The conclusion that can be drawn is that we still live in a world, whose prejudices and paradigms are influenced by bygone, outmoded sentiments. This is precisely the reason why the concept of ‘political correctness’ exists in our society. So what is the solution? People need to be more thoroughly informed about historic processes such as slavery and anti-Semitism, about their implications as well as their incredibly serious nature. For if they are taken too light-heartedly, this will only desensitise us to the possibility of such events repeating themselves, as the moral complacency and deficient logic which allowed those atrocities to take place will be perpetuated.

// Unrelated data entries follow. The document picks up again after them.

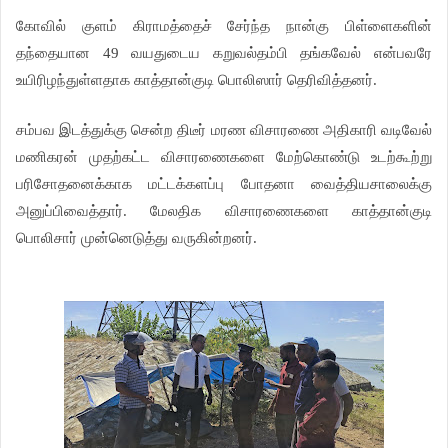
கோவில் குளம் கிராமத்தைச் சேர்ந்த நான்கு பிள்
ளைகளின்
தந்தையான 49 வயதுடைய கறுவல்தம்பி தங்கவேல் என்பவரே
உயிரிழந்துள்ளதாக காத்தான்குடி பொலிஸார் தெரிவித்தனர்.
சம்பவ இடத்துக்கு சென்ற திடீர் மரண விசாரணை அதிகாரி வடிவேல்
மணிகரன் முதற்கட்ட விசாரணைகளை மேற்கொண்டு உடற்கூற்று
பரிசோதனைக்காக மட்டக்களப்பு போதனா வைத்தியசாலைக்கு
அனுப்பிவைத்தார். மேலதிக விசாரணைகளை காத்தான்குடி
பொலிசார் முன்னெடுத்து வருகின்றனர்.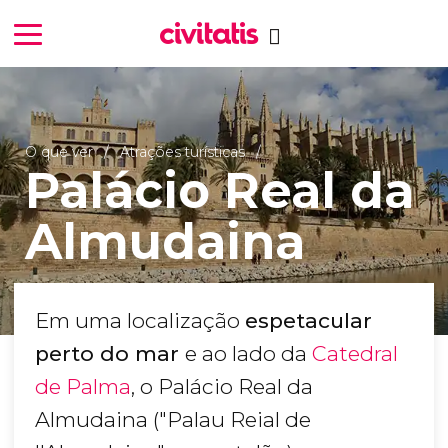
O que ver
Atrações turísticas
Palácio Real da
Almudaina
Em uma localização
espetacular
perto do mar
e ao lado da
Catedral
de Palma
, o Palácio Real da
Almudaina ("Palau Reial de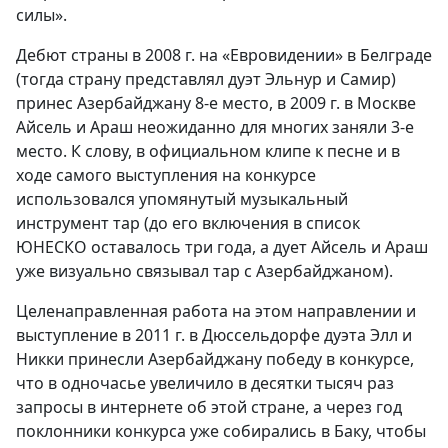
силы».
Дебют страны в 2008 г. на «Евровидении» в Белграде
(тогда страну представлял дуэт Эльнур и Самир)
принес Азербайджану 8-е место, в 2009 г. в Москве
Айсель и Араш неожиданно для многих заняли 3-е
место. К слову, в официальном клипе к песне и в
ходе самого выступления на конкурсе
использовался упомянутый музыкальный
инструмент тар (до его включения в список
ЮНЕСКО оставалось три года, а дует Айсель и Араш
уже визуально связывал тар с Азербайджаном).
Целенаправленная работа на этом направлении и
выступление в 2011 г. в Дюссельдорфе дуэта Элл и
Никки принесли Азербайджану победу в конкурсе,
что в одночасье увеличило в десятки тысяч раз
запросы в интернете об этой стране, а через год
поклонники конкурса уже собирались в Баку, чтобы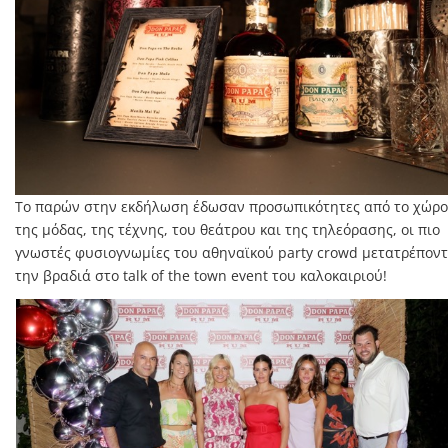
Το παρών στην εκδήλωση έδωσαν προσωπικότητες από το χώρο
της μόδας, της τέχνης, του θεάτρου και της τηλεόρασης, οι πιο
γνωστές φυσιογνωμίες του αθηναϊκού party crowd μετατρέπον
την βραδιά στο talk of the town event του καλοκαιριού!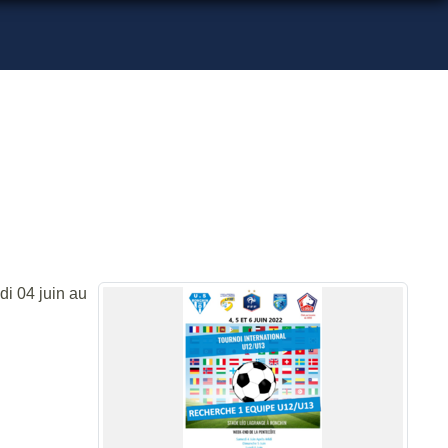
i 04 juin au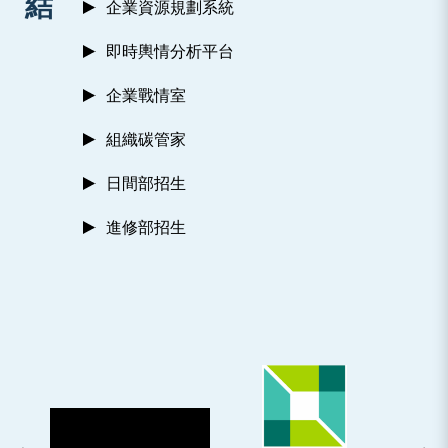
結
企業資源規劃系統
即時輿情分析平台
企業戰情室
組織碳管家
日間部招生
進修部招生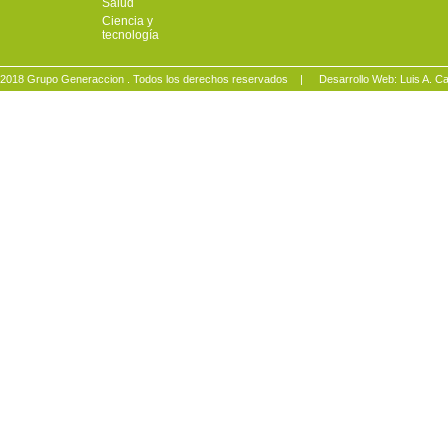
Salud
Ciencia y
tecnología
2018 Grupo Generaccion . Todos los derechos reservados |
Desarrollo Web: Luis A.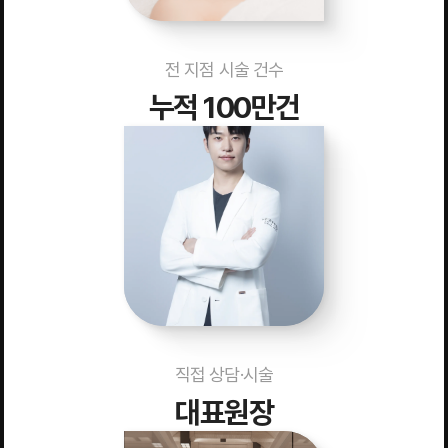
전 지점 시술 건수
누적 100만건
직접 상담·시술
대표원장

If Terry is found to have made derogatory remarks to Anton Ferdinand, involving the colour of his skin, he should face the consequences, just like Suarez, whose statement that it is common – where he comes from – to call people negro, is a pathetic excuse for his intentional racial abuse of Evra. But pundits and activists should hold their tongue before branding these people as unabashed racists. I have no conclusive proof that the two players aren’t definitely racists (although I’d like to think that the opening two paragraphs provide some food for thought on the matter), and I will happily acknowledge that there are some real racists in the game, but to tackle the root of the problem, the horrors of the past must first be more amply and solemnly understood. Then the ‘racial abuse’ will sort itself out.